等秦淮茹醒过来,她拉着傻柱的手,哭着说:“傻柱,你想想办法,救救他们吧…… 棒梗还年轻,妈年纪也大了,他们在里面怎么熬得住啊……”
傻柱叹了口气,摇了摇头:“秦淮茹,不是我不帮,是他们犯的错太大了。棒梗指使别人伤害小月姑娘,妈还袭警,这都是铁板钉钉的事实,谁也帮不了他们。这是他们自己做的孽,就得自己承担后果。”
秦淮茹看着傻柱决绝的眼神,知道再怎么求也没用,只能靠在他怀里,无助地哭泣。
她怎么也没想到,贾家不仅没因为酒楼的事飞黄腾达,反而落得个母女俩都进监狱的下场。
而此刻的娄晓娥,正陪着李小月在酒店休息。
看着女儿惊魂未定的样子,她心里的怒火还没平息:“以后离棒梗那种人远一点,也别再一个人走偏僻的路。有什么事,随时给我或者陈阳打电话。”

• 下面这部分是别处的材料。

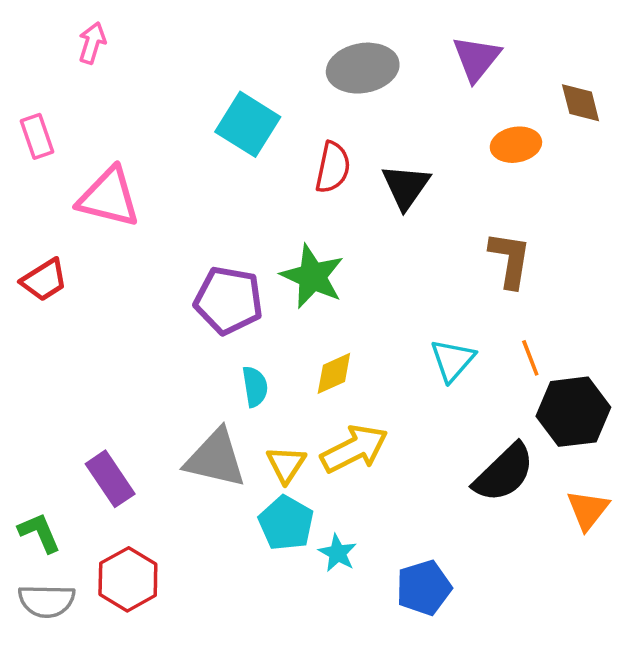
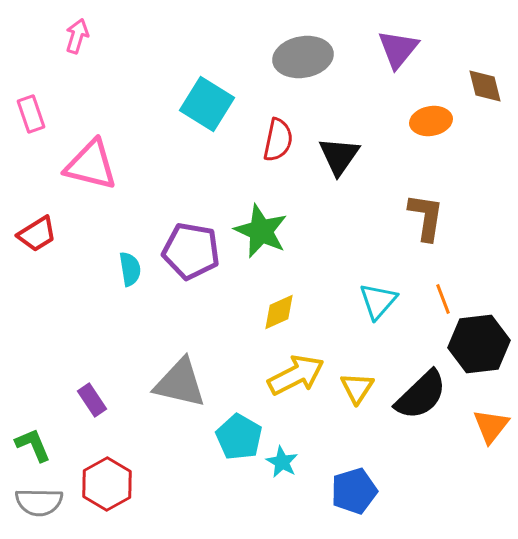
cyan semicircle: (255, 387) -> (130, 269), moved
yellow triangle: (286, 464) -> (357, 388), moved
purple rectangle: (110, 479) -> (92, 400), size x0.7

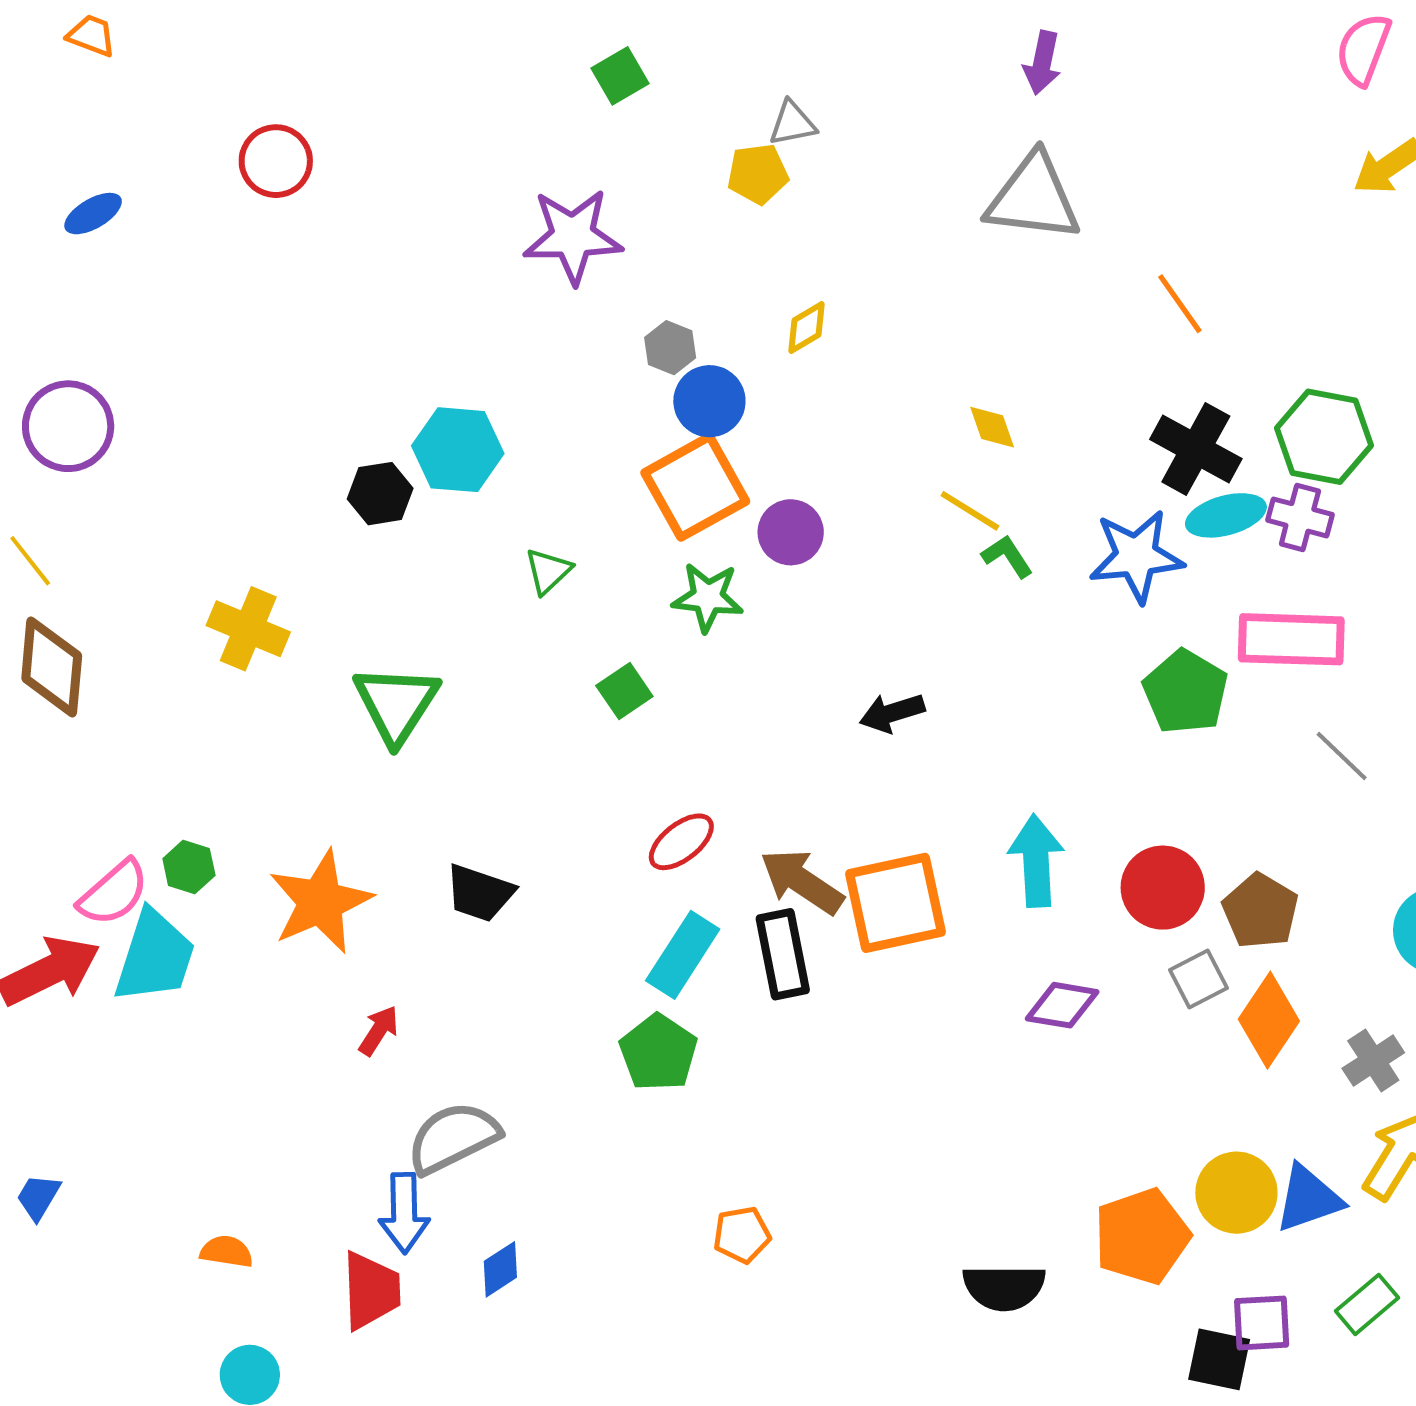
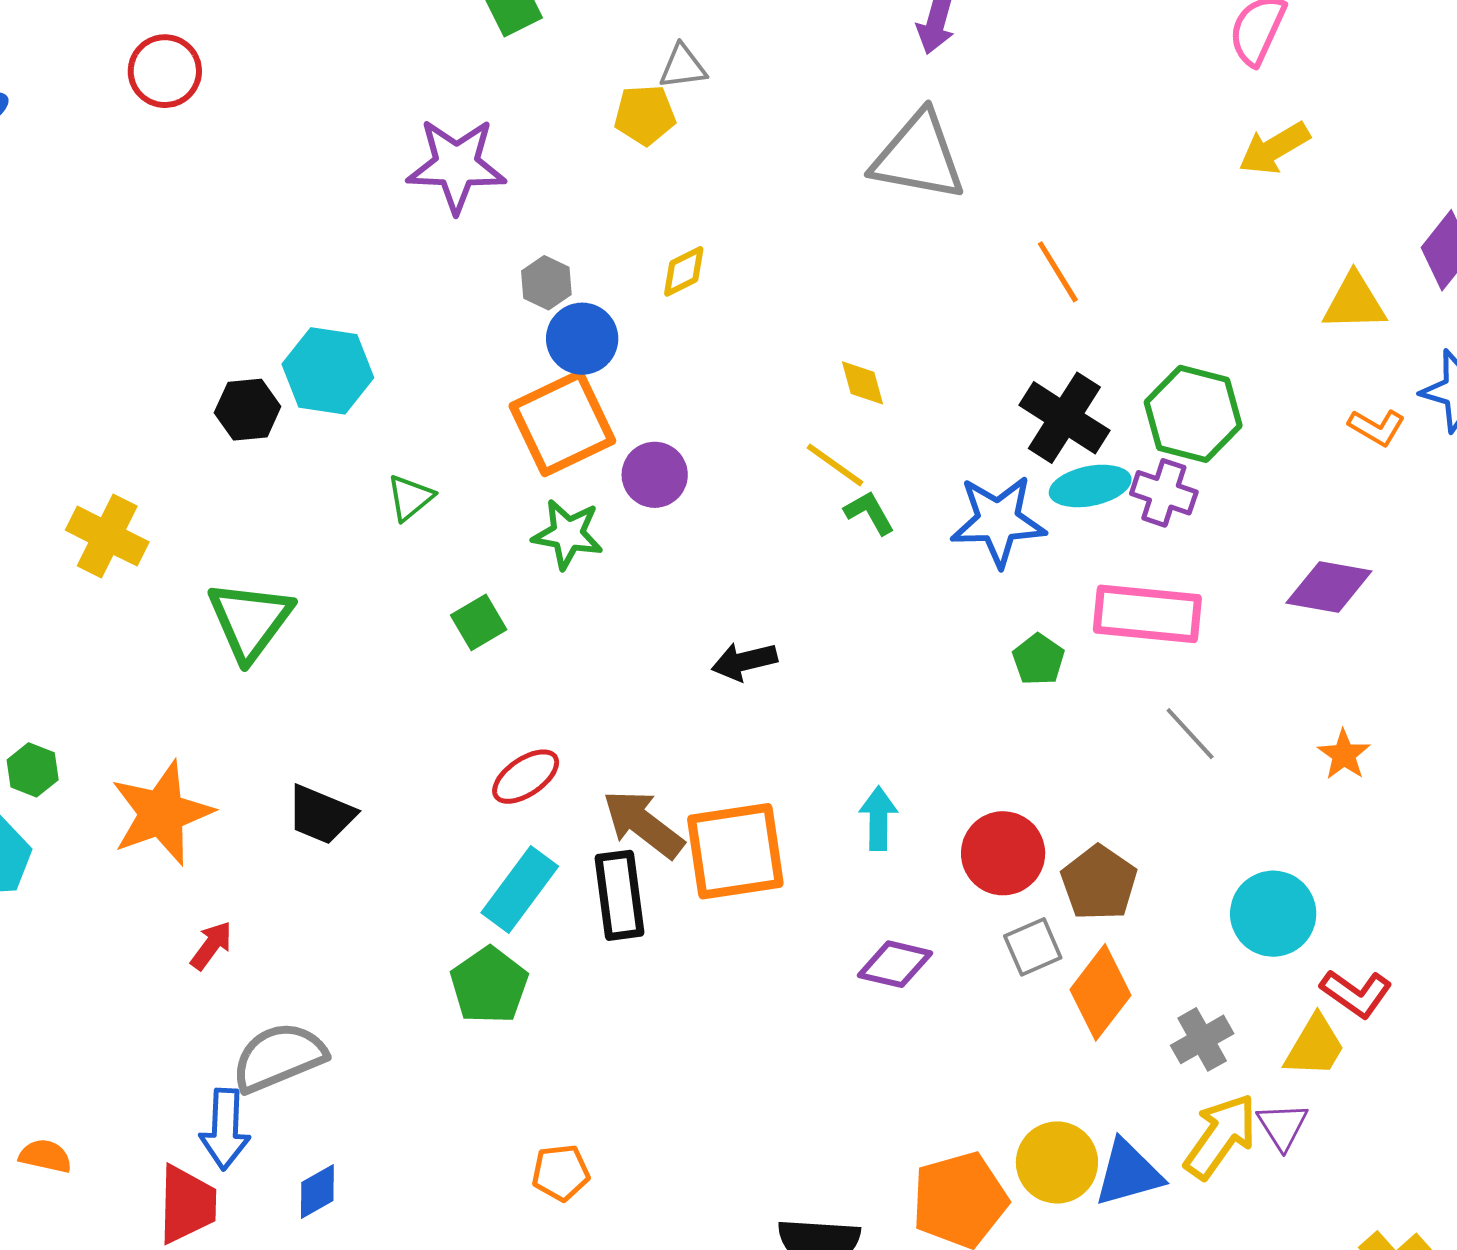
green pentagon: (1185, 692) -> (1038, 659), size x0.6
cyan arrow: (1036, 861) -> (878, 818), size x0.7

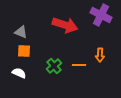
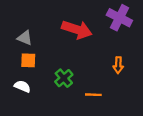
orange line: (79, 65) -> (93, 95), moved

李小月点点头,紧紧握着娄晓娥的手:“妈,我知道了。幸好这次有陈阳哥哥,不然我真不知道该怎么办。”
夜幕低垂,娄晓娥刚安抚好李小月睡下,酒店房间的门铃就响了。
她透过猫眼一看,只见傻柱和秦淮茹站在门外,秦淮茹眼睛红肿,脸上还挂着泪痕,一副楚楚可怜的模样。
娄晓娥深吸一口气,打开了门,语气平淡:“傻柱,秦淮茹,这么晚了,有事吗?”
傻柱搓了搓手,脸上带着几分局促,原本在来的路上,他还想着跟娄晓娥求求情,看看能不能让她高抬贵手,从轻处理棒梗。
可此刻对上娄晓娥那双满是怒火的眼睛。
那眼神里藏着对女儿遭遇的心疼,对棒梗所作所为的愤怒,还有一丝不易察觉的失望。
他到了嘴边的话,又硬生生咽了回去,只讷讷地说:“娄总,我们…… 我们就是来看看你和小月。”
秦淮茹却没顾上这些,一进门就 “扑通” 一声跪倒在地,抓住娄晓娥的裤腿,哭着说:“娄总,求求你,放过棒梗吧!他还年轻,不懂事,一时糊涂才犯了错!你就原谅他这一次,给他一个改过自新的机会,好不好?”
她一边哭,一边不停地磕头,额头很快就红了一片:“我知道小月受了委屈,我给你赔罪,给小月赔罪!只要你能放过棒梗,让我做什么都愿意!”
娄晓娥看着她这副模样,心里不仅没有丝毫同情,反而升起一股反感。
明明是棒梗做错了事,指使别人伤害她的女儿,现在受害者家属没找上门讨说法,加害者的母亲反倒来哭诉求情,仿佛贾家才是受了委屈的一方。
“秦淮茹,你先起来。”
娄晓娥皱着眉,用力抽出自己的裤腿,“不是我不放过棒梗,是他自己不放过自己。你有没有想过,要是那天陈阳没及时赶到,小月会遭遇什么?要是小月真的被那些混混伤害了,你觉得我还能站在这里跟你说话吗?”
她的声音越来越冷,每一个字都像冰锥一样扎在秦淮茹心上:“我女儿是港籍居民,这次来四九城只是探亲,却差点因为你儿子的荒唐念头毁了一生。现在警察已经做出了判决,这是他应得的惩罚,谁也改变不了。”
秦淮茹还想再劝,却被傻柱拉住了。
傻柱看着娄晓娥坚定的眼神,知道再求下去也没用,反而会让两人的关系变得更僵。
他叹了口气,对娄晓娥说:“娄总,我知道棒梗有错在先,我们也不奢求你原谅。只是…… 只是希望小月能消消气,别因为这件事留下心理阴影。”
娄晓娥看了傻柱一眼,心里的怒火稍稍平息了一些。
她知道,傻柱和秦淮茹不一样,他明事理,也知道是非对错,没有因为棒梗的事就胡搅蛮缠。但她也没松口:“小月受了这么大的惊吓,能不能原谅,要看她自己。我作为母亲,只希望她能尽快走出阴影,以后不再遇到这种事。”